Convert LM393 based sound detection circuit to detect small sine pulse

Thread Starter

Alan Bates

Joined Nov 18, 2015
12
Hi - trying to hack together a circuit to take a small amplitude sine pulse signal (moving magnet passing static coil) of around 200Hz, and output a digital high low to an arduino. the signal will be used to calculate frequency.

I know there are a few example diagrams out there for using LM393 as a comparator, so i thought as a test I could get hold of a 393 based sound detection module that uses an electret microphone. i'm thinking i should be able to replace the microphone signal with my input and save myself some breadboarding, but what do you think? Am i way off track? I'm assuming the microphone will be active and therefore i can't just wire the input to the terminals of the mic, but i was hoping there must be somewhere in the circuit i can insert my signal to get the desired result.
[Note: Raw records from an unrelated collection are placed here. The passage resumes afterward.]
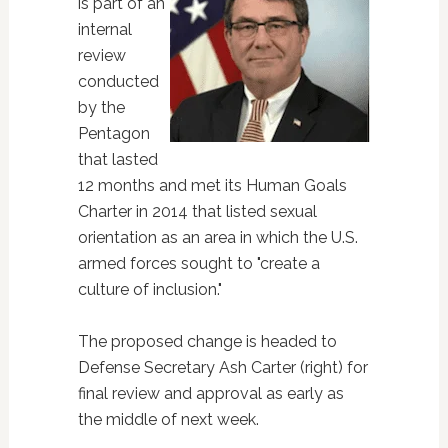
is part of an
internal
review
conducted
by the
Pentagon
that lasted
12 months and met its Human Goals
Charter in 2014 that listed sexual
orientation as an area in which the U.S.
armed forces sought to "create a
culture of inclusion."
The proposed change is headed to
Defense Secretary Ash Carter (right) for
final review and approval as early as
the middle of next week.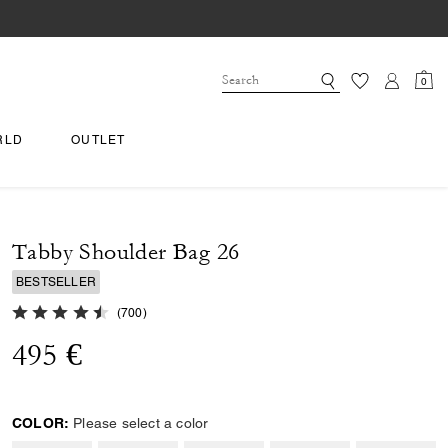
0
RLD
OUTLET
Tabby Shoulder Bag 26
BESTSELLER
4.8 out of 5 Customer Rating
(
700
)
495 €
COLOR:
Please select a color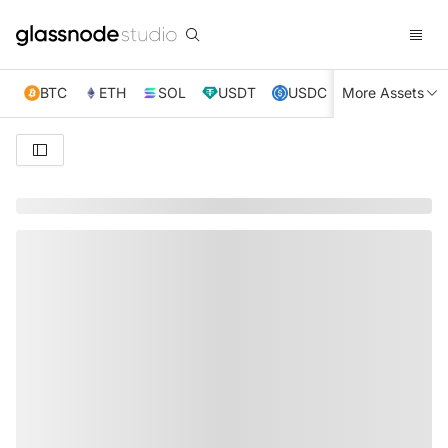
BTC
ETH
SOL
USDT
USDC
More Assets
XRP
TRX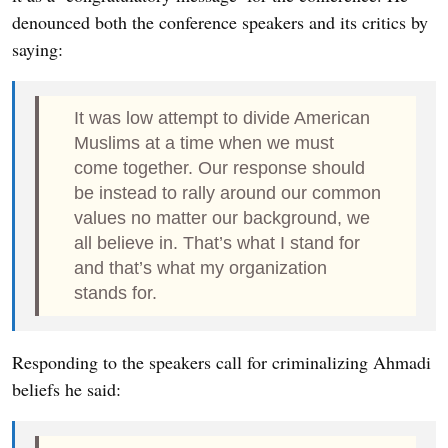
denounced both the conference speakers and its critics by
saying:
It was low attempt to divide American
Muslims at a time when we must
come together. Our response should
be instead to rally around our common
values no matter our background, we
all believe in. That’s what I stand for
and that’s what my organization
stands for.
Responding to the speakers call for criminalizing Ahmadi
beliefs he said: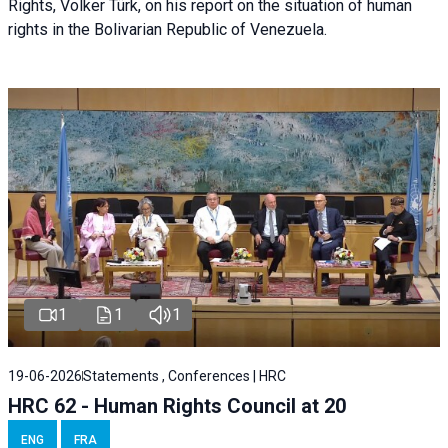
Rights, Volker Türk, on his report on the situation of human
rights in the Bolivarian Republic of Venezuela.
1
1
1
19-06-2026
Statements , Conferences | HRC
HRC 62 - Human Rights Council at 20
ENG
FRA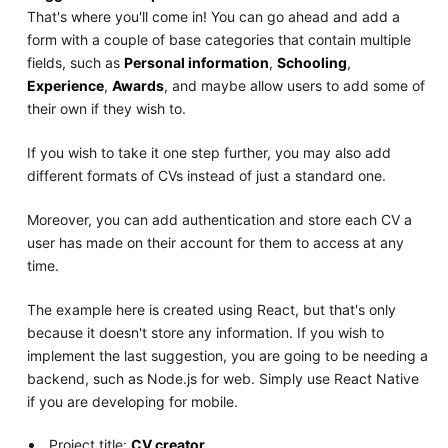
That's where you'll come in! You can go ahead and add a
form with a couple of base categories that contain multiple
fields, such as
Personal information
,
Schooling
,
Experience
,
Awards
, and maybe allow users to add some of
their own if they wish to.
If you wish to take it one step further, you may also add
different formats of CVs instead of just a standard one.
Moreover, you can add authentication and store each CV a
user has made on their account for them to access at any
time.
The example here is created using React, but that's only
because it doesn't store any information. If you wish to
implement the last suggestion, you are going to be needing a
backend, such as Node.js for web. Simply use React Native
if you are developing for mobile.
Project title:
CV creator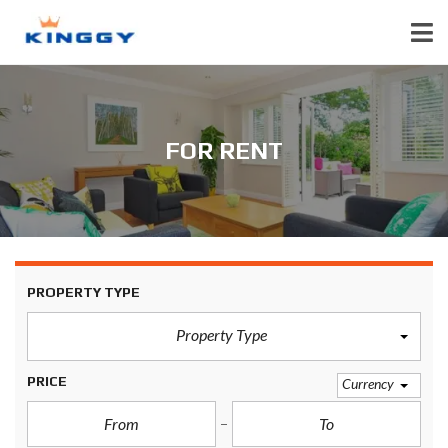
FOR RENT
PROPERTY TYPE
Property Type
PRICE
Currency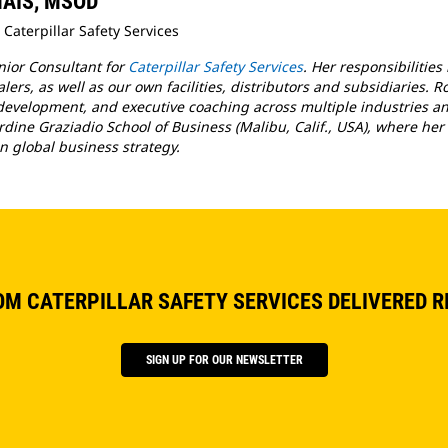
 MAIS, MSOD
 Caterpillar Safety Services
enior Consultant for
Caterpillar Safety Services
. Her responsibilities
ers, as well as our own facilities, distributors and subsidiaries. R
evelopment, and executive coaching across multiple industries and
rdine Graziadio School of Business (Malibu, Calif., USA), where her 
n global business strategy.
OM CATERPILLAR SAFETY SERVICES DELIVERED R
SIGN UP FOR OUR NEWSLETTER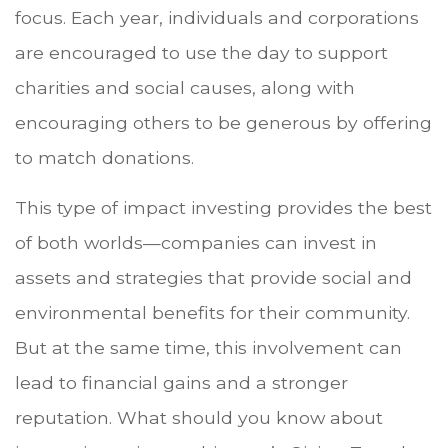
focus. Each year, individuals and corporations
are encouraged to use the day to support
charities and social causes, along with
encouraging others to be generous by offering
to match donations.
This type of impact investing provides the best
of both worlds—companies can invest in
assets and strategies that provide social and
environmental benefits for their community.
But at the same time, this involvement can
lead to financial gains and a stronger
reputation. What should you know about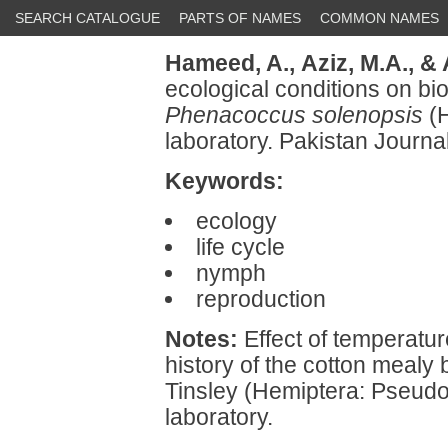
SEARCH CATALOGUE
PARTS OF NAMES
COMMON NAMES
Hameed, A.,
Aziz, M.A.,
& 
ecological conditions on bi
Phenacoccus solenopsis
(H
laboratory. Pakistan Journa
Keywords:
ecology
life cycle
nymph
reproduction
Notes:
Effect of temperature
history of the cotton mealy
Tinsley (Hemiptera: Pseudo
laboratory.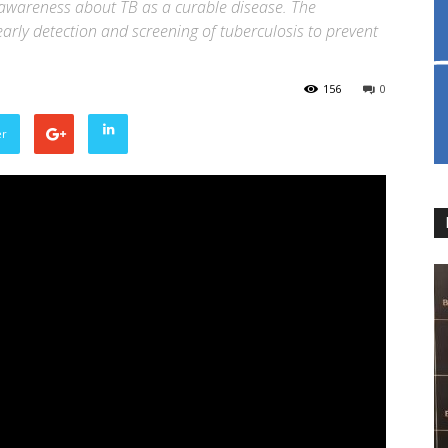
 awareness about TB as a curable disease. The
arly detection and screening of tuberculosis to prevent
156
0
er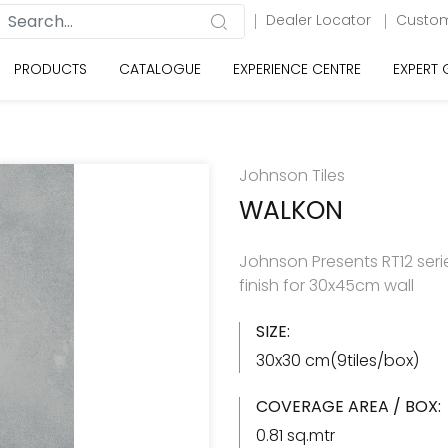
Dealer Locator
Custom
PRODUCTS
CATALOGUE
EXPERIENCE CENTRE
EXPERT
Johnson Tiles
WALKON
Johnson Presents RT12 serie
finish for 30x45cm wall
SIZE:
30x30 cm(9tiles/box)
COVERAGE AREA / BOX:
0.81 sq.mtr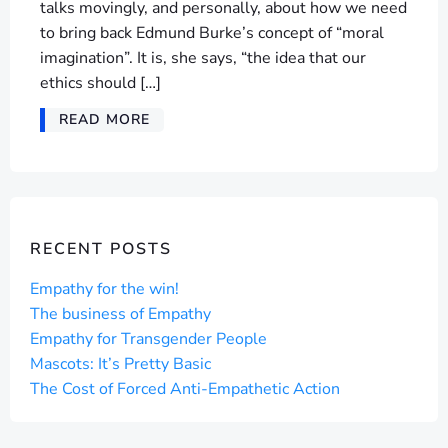
talks movingly, and personally, about how we need
to bring back Edmund Burke’s concept of “moral
imagination”. It is, she says, “the idea that our
ethics should […]
READ MORE
RECENT POSTS
Empathy for the win!
The business of Empathy
Empathy for Transgender People
Mascots: It’s Pretty Basic
The Cost of Forced Anti-Empathetic Action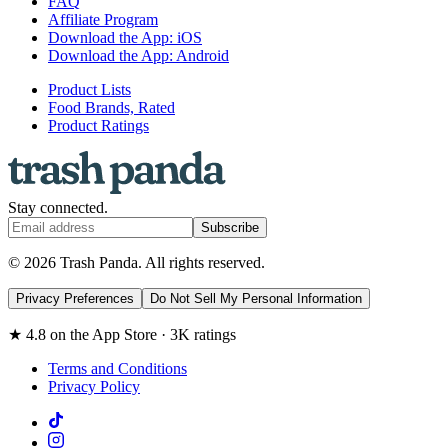
FAQ
Affiliate Program
Download the App: iOS
Download the App: Android
Product Lists
Food Brands, Rated
Product Ratings
Stay connected.
Subscribe
© 2026 Trash Panda. All rights reserved.
Privacy Preferences
Do Not Sell My Personal Information
★ 4.8 on the App Store · 3K ratings
Terms and Conditions
Privacy Policy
Feel free to tell me if I'm in lala land - I can trace circuits and hack components together but my electrical engineering level is pretty low as you may have guessed. Cheers!
 

Roderick Young

Joined Feb 22, 2015
408
schemeit-project (1).png
Perhaps something like the above? The only reason for R3 is because the LM393 has an open collector output. If you use a different op-amp, you may not need it. You'll have to play around with R1 and R2 values, but offhand, I'd make them both 10k ohms for an 8 ohm voice coil as L1.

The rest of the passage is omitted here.